Die Uniformität und ihre Prägungen – erste Untersuchung

Gleichförmig. Einheitlich. Eintönig. Eine Form. Eine Gestalt. Sagt das ethymologische Wörterbuch!

Irgendwie hört sich eine Gestalt, eine Form doch gut an. Wie oft wollen wir wissen und auch erkennen können, was ein anderer Mensch fühlt, denkt, hofft, wünscht, sich vorstellt und vieles mehr. Einmal nur wirklich eine Einheit sein. Eine Gestalt! Allein zwischen zwei Menschen!

Der Philosoph Thomas Nagel schrieb 2005 einen Aufsatz, indem er sich sogar fragte, wie es wohl sei eine Fledermaus zu sein? Das scheint noch schwieriger zu sein, als ein anderer Mensch zu sein.
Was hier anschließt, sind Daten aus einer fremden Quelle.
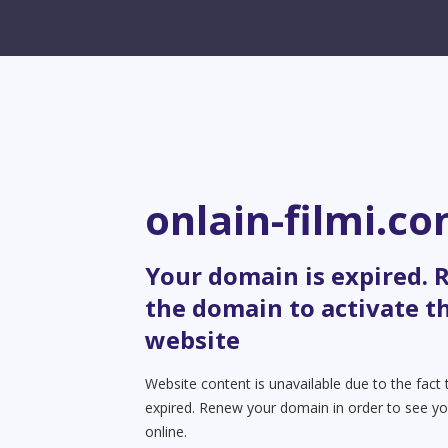
onlain-filmi.c
Your domain is expired.
the domain to activate t
website
Website content is unavailable due to the fact
expired. Renew your domain in order to see yo
online.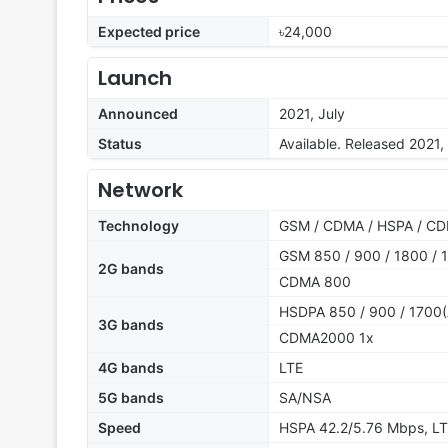
Expected price
৳24,000
Launch
Announced
2021, July
Status
Available. Released 2021,
Network
Technology
GSM / CDMA / HSPA / CD
GSM 850 / 900 / 1800 / 1
2G bands
CDMA 800
HSDPA 850 / 900 / 1700(
3G bands
CDMA2000 1x
4G bands
LTE
5G bands
SA/NSA
Speed
HSPA 42.2/5.76 Mbps, LT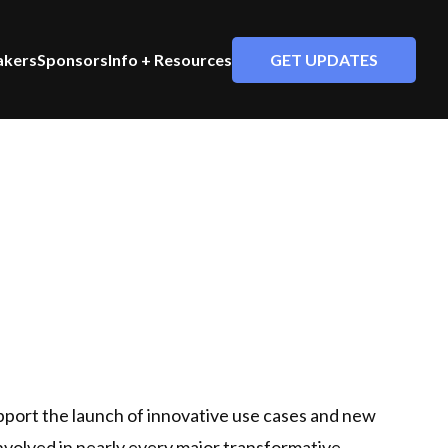
GET UPDATES
akers
Sponsors
Info + Resources
pport the launch of innovative use cases and new
 involved in nearly every major transformative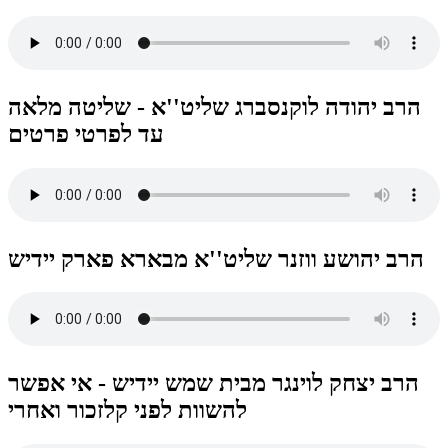
הרב יהודה לוקנסברג שליט''א - שליטה מלאה
עד לפרטי פרטים
הרב יהושע ווזנר שליט''א מבארא פארק יידיש
הרב יצחק לוינגר מבית שמש יידיש - אי אפשר
להשוות לפני קלזכור ואחרי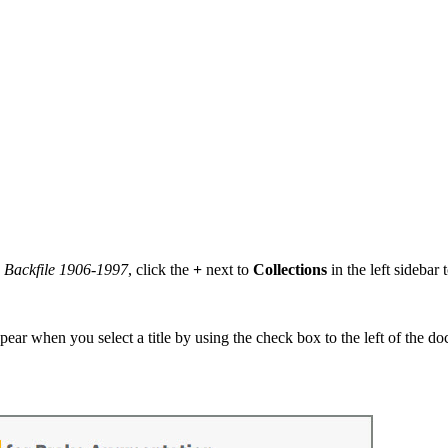
s Backfile 1906-1997
, click the
+
next to
Collections
in the left sidebar
pear when you select a title by using the check box to the left of the d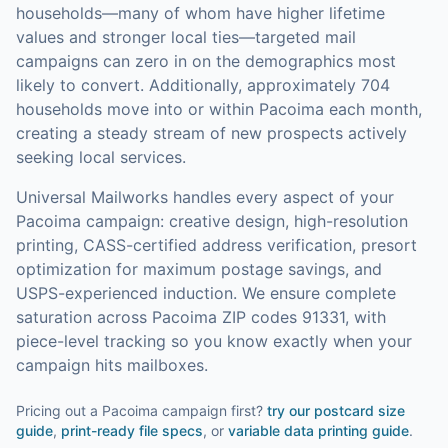
households—many of whom have higher lifetime
values and stronger local ties—targeted mail
campaigns can zero in on the demographics most
likely to convert.
Additionally, approximately 704
households move into or within Pacoima each month,
creating a steady stream of new prospects actively
seeking local services.
Universal Mailworks handles every aspect of your
Pacoima
campaign: creative design, high-resolution
printing, CASS-certified address verification, presort
optimization for maximum postage savings, and
USPS-experienced induction.
We ensure complete
saturation across Pacoima ZIP codes 91331, with
piece-level tracking so you know exactly when your
campaign hits mailboxes.
Pricing out a Pacoima campaign first?
try our
postcard size
guide
,
print-ready file specs
, or
variable data printing guide
.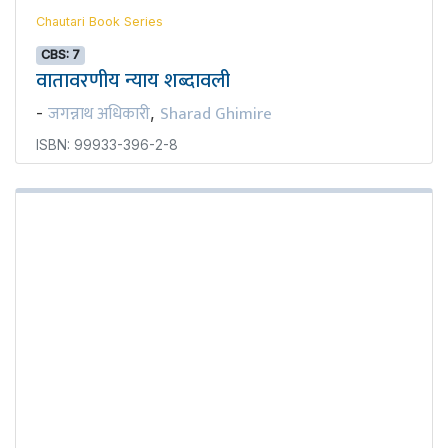
Chautari Book Series
CBS: 7
वातावरणीय न्याय शब्दावली
जगन्नाथ अधिकारी
Sharad Ghimire
-
,
ISBN: 99933-396-2-8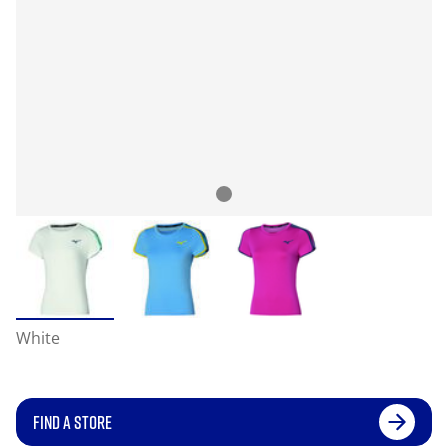
White
FIND A STORE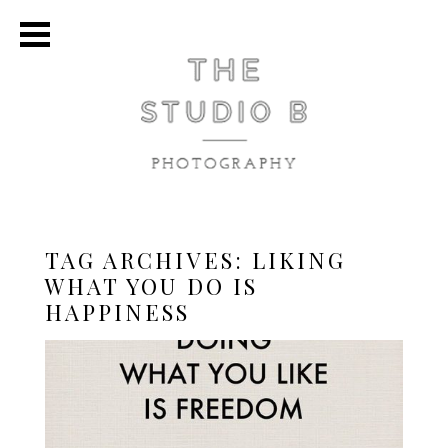
TAG ARCHIVES:
LIKING
WHAT YOU DO IS
HAPPINESS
Einmal wirklich in einen anderes Gehirn kriechen.
Puppenmuseum Neustadt Coburg, Ausstellung 2017

Die dualistische Welt

Doch, was für eine „Hinterlist“, was für ein „Unheil“ verbirgt sich hinter einer Gleichförmigkeit, einer Uniformität? Einer Uniformität, die das Andere ebenfalls uniformiert?

Unsere Welt ist dualistisch. Es gibt groß und klein, dick und dünn, kalt und warm, krank und gesund, bunt und einfarbig, gut und böse, traurig und glücklich, Gefallen und Missfallen und vieles vieles mehr. Wir erleben und erfahren unsere Welt hin und her schwankend zwischen diesen Polen.

Was ist groß und was ist klein? Dieser Baum ist vierhundert Jahre alt! Was weiß ein Mensch und was weiß er?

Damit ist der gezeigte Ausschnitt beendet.